## Line Chart: Qwen Model Performance on BBH and GSM8K
### Overview
The image presents four line charts comparing the performance of "Base Model" and "Tool SFT" versions of the Qwen language model (1.5B and 7B parameters) on two benchmarks: BBH (BigBench Hard) and GSM8K (Grade School Math 8K). The x-axis represents the "Few-Shot" setting (1, 2, or 3 examples), and the y-axis represents a generic "Metric" score. Each chart visualizes the performance of both model versions as the number of few-shot examples increases.
### Components/Axes
* **X-axis:** "Few-Shot" with markers at 1, 2, and 3.
* **Y-axis:** "Metric" with a scale ranging from approximately 0.2 to 0.7.
* **Charts:** Four separate line charts, arranged in a 2x2 grid.
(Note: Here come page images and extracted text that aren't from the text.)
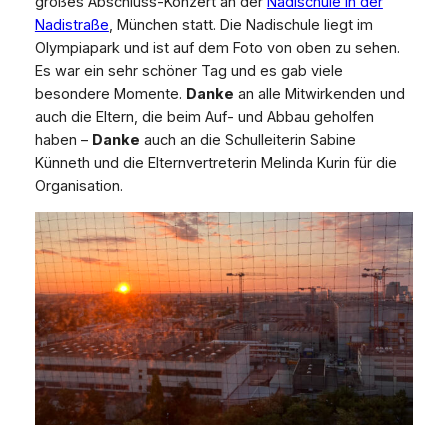
großes Abschluss-Konzert an der
Nadischule in der
Nadistraße
, München statt. Die Nadischule liegt im
Olympiapark und ist auf dem Foto von oben zu sehen.
Es war ein sehr schöner Tag und es gab viele
besondere Momente.
Danke
an alle Mitwirkenden und
auch die Eltern, die beim Auf- und Abbau geholfen
haben –
Danke
auch an die Schulleiterin Sabine
Künneth und die Elternvertreterin Melinda Kurin für die
Organisation.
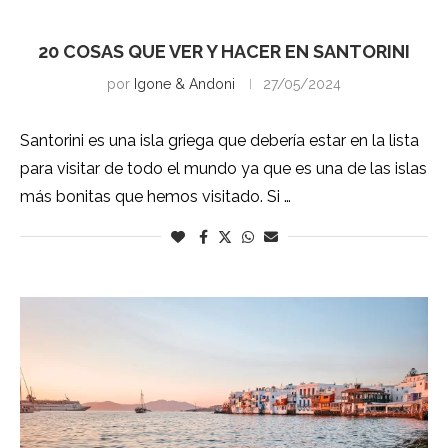
Santorini
20 COSAS QUE VER Y HACER EN SANTORINI
por
Igone & Andoni
27/05/2024
Santorini es una isla griega que debería estar en la lista
para visitar de todo el mundo ya que es una de las islas
más bonitas que hemos visitado. Si …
* Top-Left: Qwen-1.5B - BBH
* Top-Right: Qwen-1.5B - GSM8K
* Bottom-Left: Qwen-7B - BBH
* Bottom-Right: Qwen-7B - GSM8K
* **Legend:** Each chart has a legend in the top-right corner, indicating:
* Blue Line: "Base Model"
* Orange Line: "Tool SFT"
### Detailed Analysis or Content Details
**Qwen-1.5B - BBH (Top-Left)**
* The "Base Model" (blue line) shows a slight upward trend, starting at approximately 0.32 at Few-Shot=1, rising to around 0.38 at Few-Shot=3.
* The "Tool SFT" (orange line) starts at approximately 0.35 at Few-Shot=1, increases to around 0.42 at Few-Shot=2, and then plateaus at approximately 0.42 at Few-Shot=3.
**Qwen-1.5B - GSM8K (Top-Right)**
* The "Base Model" (blue line) starts at approximately 0.42 at Few-Shot=1, increases sharply to around 0.62 at Few-Shot=2, and then plateaus at approximately 0.64 at Few-Shot=3.
* The "Tool SFT" (orange line) starts at approximately 0.32 at Few-Shot=1, increases sharply to around 0.60 at Few-Shot=2, and then increases slightly to approximately 0.63 at Few-Shot=3.
**Qwen-7B - BBH (Bottom-Left)**
* The "Base Model" (blue line) starts at approximately 0.41 at Few-Shot=1, decreases slightly to around 0.40 at Few-Shot=2, and then increases to approximately 0.51 at Few-Shot=3.
* The "Tool SFT" (orange line) starts at approximately 0.38 at Few-Shot=1, remains relatively stable at around 0.40 at Few-Shot=2, and then increases to approximately 0.50 at Few-Shot=3.
**Qwen-7B - GSM8K (Bottom-Right)**
* The "Base Model" (blue line) starts at approximately 0.54 at Few-Shot=1, decreases slightly to around 0.52 at Few-Shot=2, and then increases to approximately 0.56 at Few-Shot=3.
* The "Tool SFT" (orange line) starts at approximately 0.40 at Few-Shot=1, increases sharply to around 0.55 at Few-Shot=2, and then increases slightly to approximately 0.58 at Few-Shot=3.
### Key Observations
* The "Tool SFT" model consistently outperforms the "Base Model" on GSM8K, especially with 2 or 3 few-shot examples.
* On BBH, the performance difference between the two models is less pronounced, and the "Base Model" sometimes outperforms the "Tool SFT" at higher few-shot settings (Qwen-7B).
* The GSM8K benchmark shows a more significant improvement with increasing few-shot examples for both models.
* The BBH benchmark shows less consistent improvement with increasing few-shot examples.
### Interpretation
The data suggests that the "Tool SFT" fine-tuning strategy is particularly effective for improving performance on the GSM8K benchmark, which requires mathematical reasoning. The larger performance gains on GSM8K with more few-shot examples indicate that the model benefits from seeing more examples of how to solve math problems. The relatively smaller gains on BBH suggest that the "Tool SFT" strategy may be less effective for tasks requiring broader reasoning abilities. The slight performance fluctuations in the "Base Model" on BBH (Qwen-7B) could be due to the inherent difficulty of the benchmark and the limited number of few-shot examples. The consistent outperformance of "Tool SFT" on GSM8K suggests that the tool-augmented training process is successfully equipping the model with the ability to leverage external tools for mathematical problem-solving.